I’m absolutely fanatical about this: examining your playing as though through a microscope. Sometimes I play a game with my students: I say, ‘I hear something you don’t hear’, and they have to figure out what it is.

Slow practice isn’t easy; you need a lot of patience, and it can be frustrating to think that you’re not moving forward. But every little detail that you notice and work on will serve you in the next ten pieces you play.

And if, once you’ve sped up, you manage to implement even 80% of what you’ve managed to do at a slower tempo, you will have achieved a great deal.

3. Think about context

It’s important always to start by looking for the maximum dynamic in the piece you’re playing, and then pace your expression according to the bigger picture, rather than simply launching in with your vibrato set to maximum. Otherwise everything ends up sounding the same. In a similar vein, I like to give my students an easy bowing rule: to make one bar equal one bow, which allows you to view the work’s rhythmical details within a larger context, and to pace your bow distribution accordingly.

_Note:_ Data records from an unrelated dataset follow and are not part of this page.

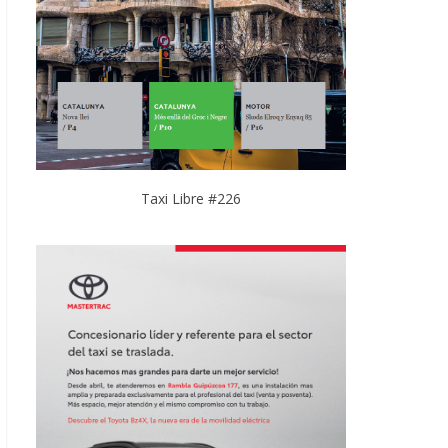
Taxi Libre #226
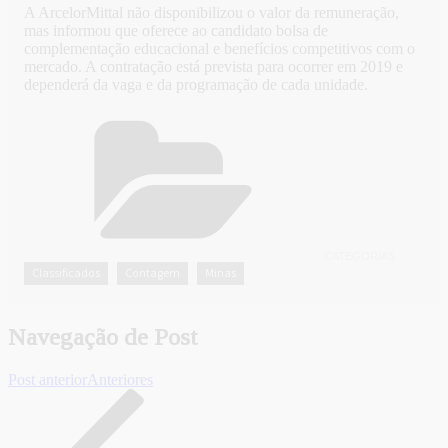
A ArcelorMittal não disponibilizou o valor da remuneração,
mas informou que oferece ao candidato bolsa de
complementação educacional e benefícios competitivos com o
mercado. A contratação está prevista para ocorrer em 2019 e
dependerá da vaga e da programação de cada unidade.
CATEGORIAS
Classificados
Contagem
Minas
,
,
Navegação de Post
Post anterior
Anteriores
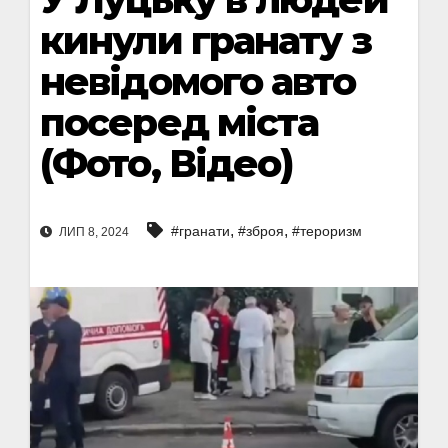
кинули гранату з
невідомого авто
посеред міста
(Фото, Відео)
,
,
#гранати
#зброя
#тероризм
ЛИП 8, 2024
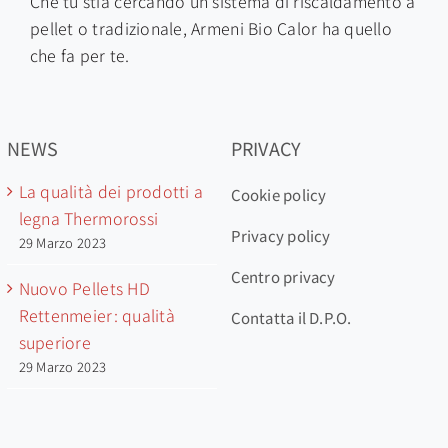
Che tu stia cercando un sistema di riscaldamento a
pellet o tradizionale, Armeni Bio C
alor ha quello
che fa per te.
NEWS
PRIVACY
La qualità dei prodotti a
Cookie policy
legna Thermorossi
Privacy policy
29 Marzo 2023
Centro privacy
Nuovo Pellets HD
Rettenmeier: qualità
Contatta il D.P.O.
superiore
29 Marzo 2023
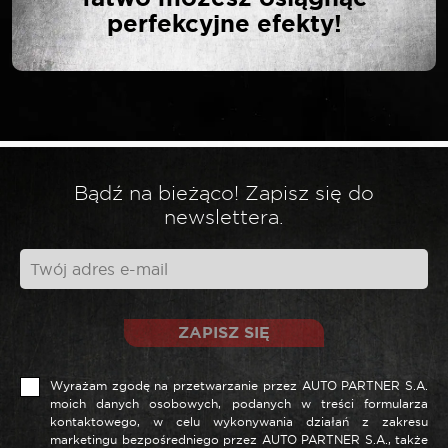
perfekcyjne efekty!
Twój adres email nie zostanie opublikowany.
*
Wymagane pola są oznaczone
*
Twoja ocena
*
Twoja opinia
Bądź na bieżąco! Zapisz się do
newslettera.
ZAPISZ SIĘ
Wyrażam zgodę na przetwarzanie przez AUTO PARTNER S.A.
moich danych osobowych, podanych w treści formularza
kontaktowego, w celu wykonywania działań z zakresu
marketingu bezpośredniego przez AUTO PARTNER S.A., także
*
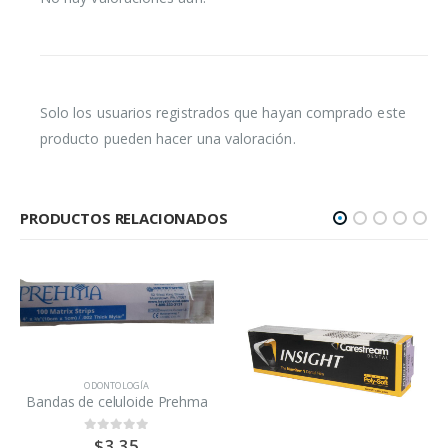
Solo los usuarios registrados que hayan comprado este
producto pueden hacer una valoración.
PRODUCTOS RELACIONADOS
ODONTOLOGÍA
Bandas de celuloide Prehma
$
3.35
0
out of 5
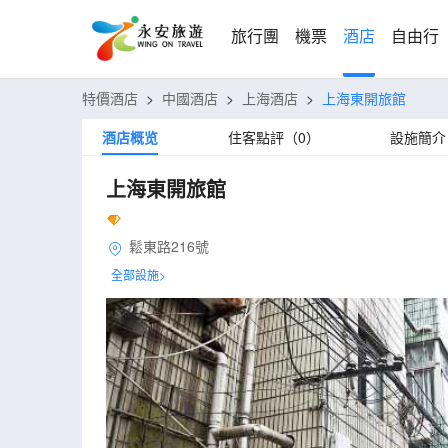
旅行團
機票
酒店
自由行
特價酒店
>
中國酒店
>
上海酒店
>
上海東開旅館
酒店概览
住客點評（0）
設施簡介
上海東開旅館
鬆東路216號
全部設施>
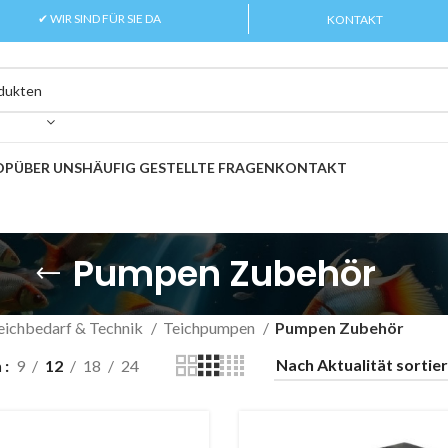
✔ WIR SIND FÜR SIE DA
KONTAKT
OP
ÜBER UNS
HÄUFIG GESTELLTE FRAGEN
KONTAKT
Pumpen Zubehör
eichbedarf & Technik
Teichpumpen
Pumpen Zubehör
n
9
12
18
24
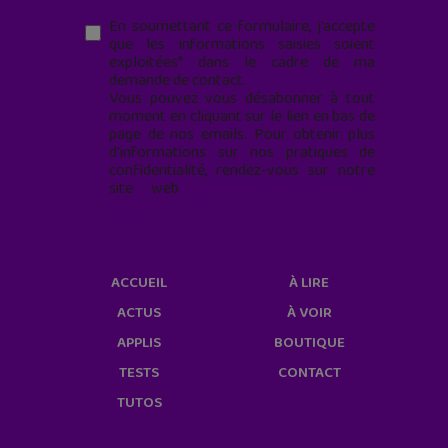
En soumettant ce formulaire, j’accepte
que les informations saisies soient
exploitées* dans le cadre de ma
demande de contact.
Vous pouvez vous désabonner à tout
moment en cliquant sur le lien en bas de
page de nos emails. Pour obtenir plus
d'informations sur nos pratiques de
confidentialité, rendez-vous sur notre
site web
geekjunior.fr/informations-
cookies/
ACCUEIL
À LIRE
ACTUS
À VOIR
APPLIS
BOUTIQUE
TESTS
CONTACT
TUTOS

4. Set the metronome to mark the off-beat

This is an exercise that I took from Hindemith. It’s very difficult to feel the real pulse if your metronome plays on the off-beat, but it trains you to react as though to another instrumentalist. It helps to strengthen your feeling for the real beat and it brings your attention to the weaker beats that we sometimes treat rather sloppily.

5. Recycle your energy

The aim, whatever the character of the piece you’re playing, is always to use the minimum effort to get the maximum result. Even if you’re playing a work with a massive sound, you want to expend the minimum amount of energy to achieve that sound. And that means always anticipating what is coming in order to eliminate all useless movements, or in other words, using the impulse of what happened four bars ago. 

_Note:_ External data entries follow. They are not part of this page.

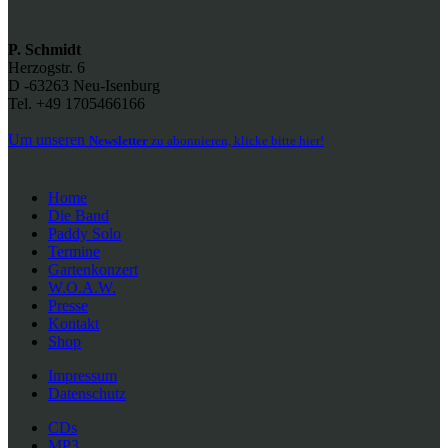
P. Schmidt
Herzogstr. 6
D -63263 Neu-Isenburg
Tel. +49 1705466166
Um unseren
Newsletter
zu abonnieren, klicke bitte hier!
Home
Die Band
Paddy Solo
Termine
Gartenkonzert
W.O.A.W.
Presse
Kontakt
Shop
Impressum
Datenschutz
CDs
MP3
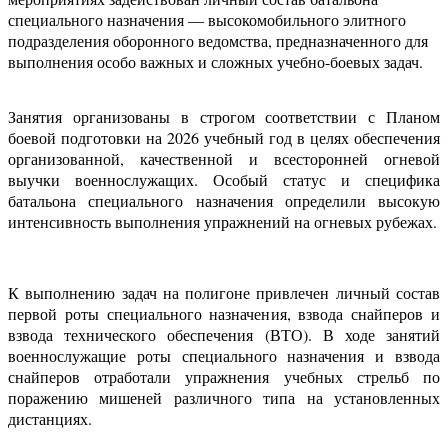
специального назначения — высокомобильного элитного
подразделения оборонного ведомства, предназначенного для
выполнения особо важных и сложных учебно-боевых задач.
Занятия организованы в строгом соответствии с Планом
боевой подготовки на 2026 учебный год в целях обеспечения
организованной, качественной и всесторонней огневой
выучки военнослужащих. Особый статус и специфика
батальона специального назначения определили высокую
интенсивность выполнения упражнений на огневых рубежах.
К выполнению задач на полигоне привлечен личный состав
первой роты специального назначения, взвода снайперов и
взвода технического обеспечения (ВТО). В ходе занятий
военнослужащие роты специального назначения и взвода
снайперов отработали упражнения учебных стрельб по
поражению мишеней различного типа на установленных
дистанциях.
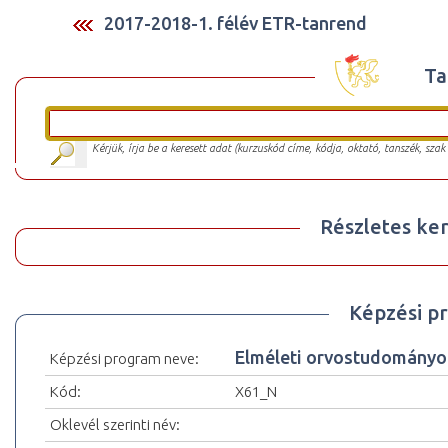
2017-2018-1. félév ETR-tanrend
Ta
Kérjük, írja be a keresett adat (kurzuskód címe, kódja, oktató, tanszék, szak
Részletes ker
Képzési p
Elméleti orvostudományok
Képzési program neve:
Kód:
X61_N
Oklevél szerinti név:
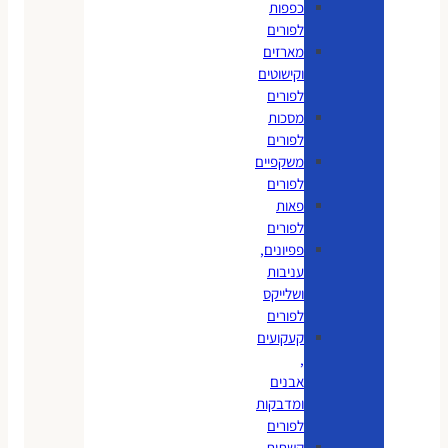
כפפות
לפורים
מארזים
וקישוטים
לפורים
מסכות
לפורים
משקפיים
לפורים
פאות
לפורים
פפיונים,
עניבות
ושלייקס
לפורים
קעקועים
,
אבנים
ומדבקות
לפורים
קשתות,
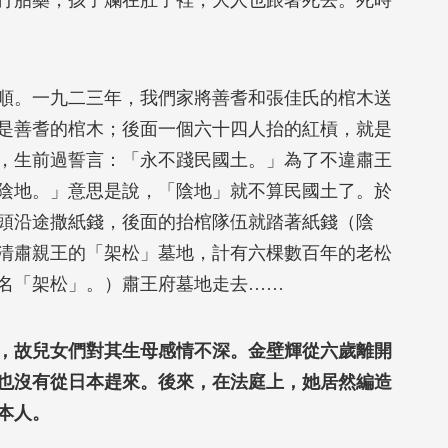
打胎藥，孩子爛在肚子裡，大人也跟著死去。死時
順。一九二三年，我們家將善耆和張佳氏的棺木送
是善耆的棺木；後面一個六十四人抬的紅槓，就是
，生前過誓言：「永不踐民國土。」為了不違肅王
陰地。」意思是說，「陰地」就不算民國土了。於
頭沿途撒紙錢，後面的抬棺隊伍就踏著紙錢（陰
清肅親王的「架松」墓地，計有六棵數百年的老松
名「架松」。）肅王府墓地走去……
，故兒女們對其生母感情不深。金壁輝從六歲離開
也沒有從日本趕來。後來，在法庭上，她居然編造
本人。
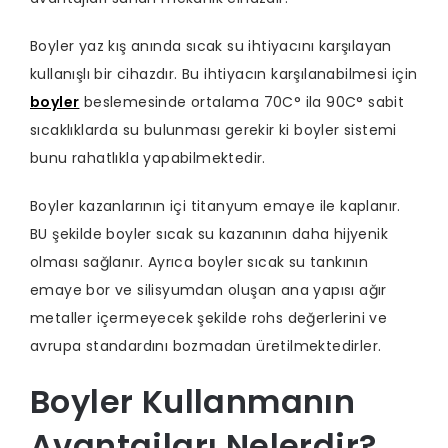
Boyler yaz kış anında sıcak su ihtiyacını karşılayan
kullanışlı bir cihazdır. Bu ihtiyacın karşılanabilmesi için
boyler
beslemesinde ortalama 70C° ila 90C° sabit
sıcaklıklarda su bulunması gerekir ki boyler sistemi
bunu rahatlıkla yapabilmektedir.
Boyler kazanlarının içi titanyum emaye ile kaplanır.
BU şekilde boyler sıcak su kazanının daha hijyenik
olması sağlanır. Ayrıca boyler sıcak su tankının
emaye bor ve silisyumdan oluşan ana yapısı ağır
metaller içermeyecek şekilde rohs değerlerini ve
avrupa standardını bozmadan üretilmektedirler.
Boyler Kullanmanın
Avantajları Nelerdir?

Let’s say you end a phrase at the tip of the bow and the next entrance is in the lower part of the bow after a rest. If you connect it with a round movement, you will get there far more easily than if you stop and start again with a new energy. Doing this brings a flow to your playing, and, because it feels easier, you can play for longer and you don’t get tense. Implementing this is something that can be done in slow practice.

6. Keep your options open

As far as fingerings and bowings are concerned, I would suggest practising as many options as possible, and narrowing them down much later in the practising process. Don’t write bowings into parts immediately. Instead, imagine the phrase. Imagine it played on another instrument. Sing it. And when you do finally play it, try it first in a way that feels most natural to you, and then make it more complicated. 

When I learn something for the first time, I make a photocopy of my real part and use that to write in fingerings and bowings. Then when I play it again, I start once more with an empty part, and look for new solutions. It’s much more fun than going through the same motions every time. Why make things easy? They are complex. And if we are talking about playing masterpieces, then an easy solution is probably not the best one.